| Task description |
Set down, please, without alteration, the lines of the entries below from the first through the one containing "les meilleurs délais. Nous".

| Exercise material |

★ ★ ★ ★

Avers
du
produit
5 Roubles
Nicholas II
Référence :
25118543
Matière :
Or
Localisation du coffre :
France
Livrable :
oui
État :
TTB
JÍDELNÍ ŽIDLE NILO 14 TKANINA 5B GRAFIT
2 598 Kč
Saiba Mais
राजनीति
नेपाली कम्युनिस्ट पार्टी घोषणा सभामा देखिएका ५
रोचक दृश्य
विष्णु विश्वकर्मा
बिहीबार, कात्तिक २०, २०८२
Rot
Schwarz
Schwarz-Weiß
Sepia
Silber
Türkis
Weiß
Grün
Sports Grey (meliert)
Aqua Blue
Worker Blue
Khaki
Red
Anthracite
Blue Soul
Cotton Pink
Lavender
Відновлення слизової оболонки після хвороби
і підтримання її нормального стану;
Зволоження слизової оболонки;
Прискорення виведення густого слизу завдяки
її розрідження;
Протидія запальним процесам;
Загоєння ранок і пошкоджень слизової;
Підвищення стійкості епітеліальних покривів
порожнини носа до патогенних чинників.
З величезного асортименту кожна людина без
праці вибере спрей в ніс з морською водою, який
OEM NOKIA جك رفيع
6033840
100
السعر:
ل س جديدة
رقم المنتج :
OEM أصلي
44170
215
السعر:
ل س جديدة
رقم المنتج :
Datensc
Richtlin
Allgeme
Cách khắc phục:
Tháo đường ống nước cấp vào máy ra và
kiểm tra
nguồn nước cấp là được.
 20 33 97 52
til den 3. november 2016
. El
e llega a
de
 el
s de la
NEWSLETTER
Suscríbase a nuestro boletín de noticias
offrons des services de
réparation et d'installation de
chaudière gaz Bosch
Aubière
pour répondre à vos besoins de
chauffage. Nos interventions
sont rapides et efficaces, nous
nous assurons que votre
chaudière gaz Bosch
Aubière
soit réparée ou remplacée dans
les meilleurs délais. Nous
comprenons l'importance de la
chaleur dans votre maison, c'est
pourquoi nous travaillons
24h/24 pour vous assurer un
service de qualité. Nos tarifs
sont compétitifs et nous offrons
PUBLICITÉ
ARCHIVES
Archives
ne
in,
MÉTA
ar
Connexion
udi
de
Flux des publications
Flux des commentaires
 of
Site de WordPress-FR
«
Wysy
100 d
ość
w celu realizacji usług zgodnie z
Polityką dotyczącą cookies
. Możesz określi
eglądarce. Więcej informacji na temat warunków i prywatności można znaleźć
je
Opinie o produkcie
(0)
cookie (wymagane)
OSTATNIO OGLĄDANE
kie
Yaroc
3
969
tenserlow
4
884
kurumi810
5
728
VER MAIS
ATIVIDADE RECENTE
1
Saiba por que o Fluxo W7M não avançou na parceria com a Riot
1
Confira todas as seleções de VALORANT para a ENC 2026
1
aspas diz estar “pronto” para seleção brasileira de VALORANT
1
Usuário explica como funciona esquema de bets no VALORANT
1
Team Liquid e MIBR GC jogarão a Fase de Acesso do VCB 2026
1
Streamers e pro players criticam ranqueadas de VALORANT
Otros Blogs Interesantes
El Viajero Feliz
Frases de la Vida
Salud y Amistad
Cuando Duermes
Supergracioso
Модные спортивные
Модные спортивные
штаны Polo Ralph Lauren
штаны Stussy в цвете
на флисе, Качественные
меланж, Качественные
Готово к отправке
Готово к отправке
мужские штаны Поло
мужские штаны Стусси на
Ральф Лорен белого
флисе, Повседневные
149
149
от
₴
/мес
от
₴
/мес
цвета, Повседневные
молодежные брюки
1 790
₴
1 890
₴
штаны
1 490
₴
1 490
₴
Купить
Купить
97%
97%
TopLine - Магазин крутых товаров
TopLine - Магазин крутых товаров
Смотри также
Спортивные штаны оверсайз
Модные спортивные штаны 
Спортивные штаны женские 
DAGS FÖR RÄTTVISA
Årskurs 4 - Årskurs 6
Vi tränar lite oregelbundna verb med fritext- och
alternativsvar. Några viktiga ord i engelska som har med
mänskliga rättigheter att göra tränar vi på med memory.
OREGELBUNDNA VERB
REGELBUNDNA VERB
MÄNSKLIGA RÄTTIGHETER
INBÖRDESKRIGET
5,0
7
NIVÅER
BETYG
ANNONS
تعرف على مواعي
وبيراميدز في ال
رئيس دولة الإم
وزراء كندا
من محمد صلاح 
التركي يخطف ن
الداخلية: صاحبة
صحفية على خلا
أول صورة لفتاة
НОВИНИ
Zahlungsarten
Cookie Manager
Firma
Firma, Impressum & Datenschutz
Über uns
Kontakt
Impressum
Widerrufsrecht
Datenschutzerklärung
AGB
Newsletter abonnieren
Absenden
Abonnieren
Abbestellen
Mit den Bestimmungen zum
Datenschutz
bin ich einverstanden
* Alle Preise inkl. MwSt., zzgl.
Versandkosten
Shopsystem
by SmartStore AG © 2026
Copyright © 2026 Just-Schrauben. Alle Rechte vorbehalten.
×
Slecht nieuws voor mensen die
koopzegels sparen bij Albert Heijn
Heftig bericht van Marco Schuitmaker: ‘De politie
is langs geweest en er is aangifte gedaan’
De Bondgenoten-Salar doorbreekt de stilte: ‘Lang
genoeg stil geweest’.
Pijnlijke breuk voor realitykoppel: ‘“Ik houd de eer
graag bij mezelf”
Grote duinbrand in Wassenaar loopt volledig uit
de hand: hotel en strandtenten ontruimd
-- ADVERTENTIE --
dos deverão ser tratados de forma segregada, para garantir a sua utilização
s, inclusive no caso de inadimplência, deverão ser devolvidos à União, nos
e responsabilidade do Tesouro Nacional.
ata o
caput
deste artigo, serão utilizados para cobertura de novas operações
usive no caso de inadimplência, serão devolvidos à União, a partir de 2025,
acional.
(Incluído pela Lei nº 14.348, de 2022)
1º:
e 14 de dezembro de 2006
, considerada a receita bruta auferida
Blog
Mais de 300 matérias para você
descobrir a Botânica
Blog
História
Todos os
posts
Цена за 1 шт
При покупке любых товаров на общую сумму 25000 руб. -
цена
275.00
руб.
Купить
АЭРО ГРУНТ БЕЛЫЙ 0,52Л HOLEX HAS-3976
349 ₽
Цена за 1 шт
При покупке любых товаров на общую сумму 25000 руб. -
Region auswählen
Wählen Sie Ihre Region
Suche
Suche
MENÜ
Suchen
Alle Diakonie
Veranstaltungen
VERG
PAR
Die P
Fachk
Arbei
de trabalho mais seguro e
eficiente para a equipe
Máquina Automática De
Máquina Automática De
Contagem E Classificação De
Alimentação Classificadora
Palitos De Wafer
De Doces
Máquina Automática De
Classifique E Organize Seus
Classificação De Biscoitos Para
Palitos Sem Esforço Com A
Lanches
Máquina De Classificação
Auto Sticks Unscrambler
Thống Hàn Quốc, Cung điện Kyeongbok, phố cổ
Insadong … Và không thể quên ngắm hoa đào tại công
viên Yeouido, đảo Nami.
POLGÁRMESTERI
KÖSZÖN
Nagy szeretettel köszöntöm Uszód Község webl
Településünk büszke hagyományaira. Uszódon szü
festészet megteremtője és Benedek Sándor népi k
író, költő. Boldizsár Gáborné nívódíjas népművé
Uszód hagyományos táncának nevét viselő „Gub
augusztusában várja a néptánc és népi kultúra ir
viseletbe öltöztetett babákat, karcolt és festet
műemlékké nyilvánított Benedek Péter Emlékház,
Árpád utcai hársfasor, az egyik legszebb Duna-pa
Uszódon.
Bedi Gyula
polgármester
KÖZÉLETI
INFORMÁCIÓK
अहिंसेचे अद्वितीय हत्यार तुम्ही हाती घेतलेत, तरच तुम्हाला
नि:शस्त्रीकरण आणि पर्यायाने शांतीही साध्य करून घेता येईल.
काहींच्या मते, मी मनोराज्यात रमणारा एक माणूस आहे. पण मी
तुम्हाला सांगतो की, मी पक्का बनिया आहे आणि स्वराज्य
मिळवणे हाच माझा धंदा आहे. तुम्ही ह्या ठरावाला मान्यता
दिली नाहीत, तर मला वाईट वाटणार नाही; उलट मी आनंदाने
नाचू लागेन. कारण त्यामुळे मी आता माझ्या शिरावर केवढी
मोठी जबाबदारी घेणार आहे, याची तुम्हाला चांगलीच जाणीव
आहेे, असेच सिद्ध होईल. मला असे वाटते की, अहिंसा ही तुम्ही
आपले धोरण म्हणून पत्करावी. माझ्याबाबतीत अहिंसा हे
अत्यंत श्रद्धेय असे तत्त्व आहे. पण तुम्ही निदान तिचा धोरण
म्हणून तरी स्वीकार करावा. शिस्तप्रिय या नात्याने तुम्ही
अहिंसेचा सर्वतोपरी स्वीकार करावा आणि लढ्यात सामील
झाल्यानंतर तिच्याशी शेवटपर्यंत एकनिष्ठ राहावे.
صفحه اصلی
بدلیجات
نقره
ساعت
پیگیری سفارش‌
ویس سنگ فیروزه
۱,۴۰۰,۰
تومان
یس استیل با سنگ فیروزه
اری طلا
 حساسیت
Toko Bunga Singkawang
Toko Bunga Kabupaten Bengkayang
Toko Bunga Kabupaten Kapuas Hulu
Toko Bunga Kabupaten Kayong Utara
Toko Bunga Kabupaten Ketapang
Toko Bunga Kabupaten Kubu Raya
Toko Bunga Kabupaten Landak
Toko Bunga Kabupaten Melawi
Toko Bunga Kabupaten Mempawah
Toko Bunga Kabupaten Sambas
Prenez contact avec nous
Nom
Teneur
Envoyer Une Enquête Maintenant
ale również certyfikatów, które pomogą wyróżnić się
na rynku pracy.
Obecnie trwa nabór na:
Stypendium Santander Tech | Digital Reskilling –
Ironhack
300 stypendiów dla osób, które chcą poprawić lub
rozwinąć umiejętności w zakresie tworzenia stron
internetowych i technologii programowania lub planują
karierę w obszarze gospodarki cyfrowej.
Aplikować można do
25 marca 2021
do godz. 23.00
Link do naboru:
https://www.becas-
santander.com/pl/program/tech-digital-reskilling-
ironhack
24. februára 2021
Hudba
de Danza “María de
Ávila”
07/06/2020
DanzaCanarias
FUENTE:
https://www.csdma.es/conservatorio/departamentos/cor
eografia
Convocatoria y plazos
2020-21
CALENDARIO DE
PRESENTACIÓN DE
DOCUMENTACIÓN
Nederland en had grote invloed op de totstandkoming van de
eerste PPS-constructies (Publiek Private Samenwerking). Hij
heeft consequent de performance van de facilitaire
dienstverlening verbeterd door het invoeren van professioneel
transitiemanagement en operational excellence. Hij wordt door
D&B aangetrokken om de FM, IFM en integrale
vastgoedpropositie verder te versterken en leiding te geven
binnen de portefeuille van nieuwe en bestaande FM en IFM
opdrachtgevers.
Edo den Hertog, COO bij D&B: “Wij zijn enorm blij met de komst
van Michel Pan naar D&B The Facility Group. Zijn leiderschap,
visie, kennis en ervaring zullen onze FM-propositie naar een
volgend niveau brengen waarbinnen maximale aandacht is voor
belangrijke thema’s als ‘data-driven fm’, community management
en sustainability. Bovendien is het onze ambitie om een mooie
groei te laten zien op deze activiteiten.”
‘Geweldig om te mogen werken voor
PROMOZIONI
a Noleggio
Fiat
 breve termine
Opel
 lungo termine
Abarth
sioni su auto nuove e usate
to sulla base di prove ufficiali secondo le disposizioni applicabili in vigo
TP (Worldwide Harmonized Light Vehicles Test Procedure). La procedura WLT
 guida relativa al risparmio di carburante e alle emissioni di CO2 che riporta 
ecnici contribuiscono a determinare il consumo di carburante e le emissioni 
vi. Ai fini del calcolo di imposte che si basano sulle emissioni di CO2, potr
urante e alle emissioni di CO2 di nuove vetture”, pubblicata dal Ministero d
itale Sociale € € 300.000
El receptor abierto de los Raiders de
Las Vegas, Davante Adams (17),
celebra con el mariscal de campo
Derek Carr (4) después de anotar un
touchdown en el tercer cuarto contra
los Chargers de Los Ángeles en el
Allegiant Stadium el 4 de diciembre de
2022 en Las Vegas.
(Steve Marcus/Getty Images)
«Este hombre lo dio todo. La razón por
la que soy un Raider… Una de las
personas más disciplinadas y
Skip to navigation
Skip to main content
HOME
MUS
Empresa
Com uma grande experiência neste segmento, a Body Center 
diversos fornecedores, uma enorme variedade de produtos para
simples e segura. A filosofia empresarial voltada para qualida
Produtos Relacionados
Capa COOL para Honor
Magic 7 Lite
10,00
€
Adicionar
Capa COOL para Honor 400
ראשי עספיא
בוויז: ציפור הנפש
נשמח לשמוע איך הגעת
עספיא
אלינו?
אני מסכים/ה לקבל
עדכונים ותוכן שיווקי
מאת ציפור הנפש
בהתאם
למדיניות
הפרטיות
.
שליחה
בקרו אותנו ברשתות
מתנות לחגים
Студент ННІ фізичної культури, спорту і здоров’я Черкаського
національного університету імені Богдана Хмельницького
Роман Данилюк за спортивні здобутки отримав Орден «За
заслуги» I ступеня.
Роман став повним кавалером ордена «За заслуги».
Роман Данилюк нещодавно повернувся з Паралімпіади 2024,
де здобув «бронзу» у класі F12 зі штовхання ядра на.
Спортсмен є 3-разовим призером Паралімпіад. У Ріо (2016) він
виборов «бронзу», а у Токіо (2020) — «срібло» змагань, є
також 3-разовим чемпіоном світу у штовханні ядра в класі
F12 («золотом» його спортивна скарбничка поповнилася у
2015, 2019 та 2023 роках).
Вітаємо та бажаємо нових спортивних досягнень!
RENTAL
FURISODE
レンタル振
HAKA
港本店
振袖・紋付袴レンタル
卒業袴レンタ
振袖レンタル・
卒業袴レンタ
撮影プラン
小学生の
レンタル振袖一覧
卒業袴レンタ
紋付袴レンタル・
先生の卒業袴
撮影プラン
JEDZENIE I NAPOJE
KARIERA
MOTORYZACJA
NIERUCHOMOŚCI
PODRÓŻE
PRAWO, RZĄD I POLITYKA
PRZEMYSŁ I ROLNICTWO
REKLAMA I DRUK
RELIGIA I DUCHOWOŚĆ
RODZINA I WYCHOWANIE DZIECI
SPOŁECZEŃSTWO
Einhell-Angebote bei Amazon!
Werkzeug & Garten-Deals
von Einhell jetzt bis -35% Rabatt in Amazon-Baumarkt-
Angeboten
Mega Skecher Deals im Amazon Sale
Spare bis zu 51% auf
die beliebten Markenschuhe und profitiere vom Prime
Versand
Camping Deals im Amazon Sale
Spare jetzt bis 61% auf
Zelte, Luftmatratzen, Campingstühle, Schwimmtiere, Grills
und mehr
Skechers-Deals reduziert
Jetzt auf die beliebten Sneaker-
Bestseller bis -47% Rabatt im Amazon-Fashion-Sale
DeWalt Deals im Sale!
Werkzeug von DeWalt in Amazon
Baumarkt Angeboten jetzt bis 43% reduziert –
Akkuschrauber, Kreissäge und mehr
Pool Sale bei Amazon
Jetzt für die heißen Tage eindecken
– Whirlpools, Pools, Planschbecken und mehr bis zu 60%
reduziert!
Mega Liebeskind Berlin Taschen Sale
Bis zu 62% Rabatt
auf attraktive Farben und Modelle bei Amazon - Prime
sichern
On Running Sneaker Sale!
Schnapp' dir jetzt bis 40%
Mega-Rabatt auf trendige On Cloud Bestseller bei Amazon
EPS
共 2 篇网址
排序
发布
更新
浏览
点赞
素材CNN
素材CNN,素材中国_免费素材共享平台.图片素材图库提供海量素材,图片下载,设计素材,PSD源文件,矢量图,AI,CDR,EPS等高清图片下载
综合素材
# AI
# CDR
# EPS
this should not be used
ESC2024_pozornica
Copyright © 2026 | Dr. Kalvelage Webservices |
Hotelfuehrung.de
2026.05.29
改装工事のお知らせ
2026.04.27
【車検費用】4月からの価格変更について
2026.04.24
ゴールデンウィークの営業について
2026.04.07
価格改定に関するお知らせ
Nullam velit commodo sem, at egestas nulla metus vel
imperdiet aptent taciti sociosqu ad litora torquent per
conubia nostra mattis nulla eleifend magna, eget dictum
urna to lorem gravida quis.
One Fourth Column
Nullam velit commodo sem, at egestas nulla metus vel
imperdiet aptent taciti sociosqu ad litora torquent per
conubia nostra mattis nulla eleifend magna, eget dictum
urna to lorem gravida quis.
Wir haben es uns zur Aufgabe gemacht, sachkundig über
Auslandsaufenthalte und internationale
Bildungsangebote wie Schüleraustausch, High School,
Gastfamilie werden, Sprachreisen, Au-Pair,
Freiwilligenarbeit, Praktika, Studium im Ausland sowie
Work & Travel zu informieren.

★ ★ ★ ★

| Answer to this exercise |
Avers
du
produit
5 Roubles
Nicholas II
Référence :
25118543
Matière :
Or
Localisation du coffre :
France
Livrable :
oui
État :
TTB
JÍDELNÍ ŽIDLE NILO 14 TKANINA 5B GRAFIT
2 598 Kč
Saiba Mais
राजनीति
नेपाली कम्युनिस्ट पार्टी घोषणा सभामा देखिएका ५
रोचक दृश्य
विष्णु विश्वकर्मा
बिहीबार, कात्तिक २०, २०८२
Rot
Schwarz
Schwarz-Weiß
Sepia
Silber
Türkis
Weiß
Grün
Sports Grey (meliert)
Aqua Blue
Worker Blue
Khaki
Red
Anthracite
Blue Soul
Cotton Pink
Lavender
Відновлення слизової оболонки після хвороби
і підтримання її нормального стану;
Зволоження слизової оболонки;
Прискорення виведення густого слизу завдяки
її розрідження;
Протидія запальним процесам;
Загоєння ранок і пошкоджень слизової;
Підвищення стійкості епітеліальних покривів
порожнини носа до патогенних чинників.
З величезного асортименту кожна людина без
праці вибере спрей в ніс з морською водою, який
OEM NOKIA جك رفيع
6033840
100
السعر:
ل س جديدة
رقم المنتج :
OEM أصلي
44170
215
السعر:
ل س جديدة
رقم المنتج :
Datensc
Richtlin
Allgeme
Cách khắc phục:
Tháo đường ống nước cấp vào máy ra và
kiểm tra
nguồn nước cấp là được.
 20 33 97 52
til den 3. november 2016
. El
e llega a
de
 el
s de la
NEWSLETTER
Suscríbase a nuestro boletín de noticias
offrons des services de
réparation et d'installation de
chaudière gaz Bosch
Aubière
pour répondre à vos besoins de
chauffage. Nos interventions
sont rapides et efficaces, nous
nous assurons que votre
chaudière gaz Bosch
Aubière
soit réparée ou remplacée dans
les meilleurs délais. Nous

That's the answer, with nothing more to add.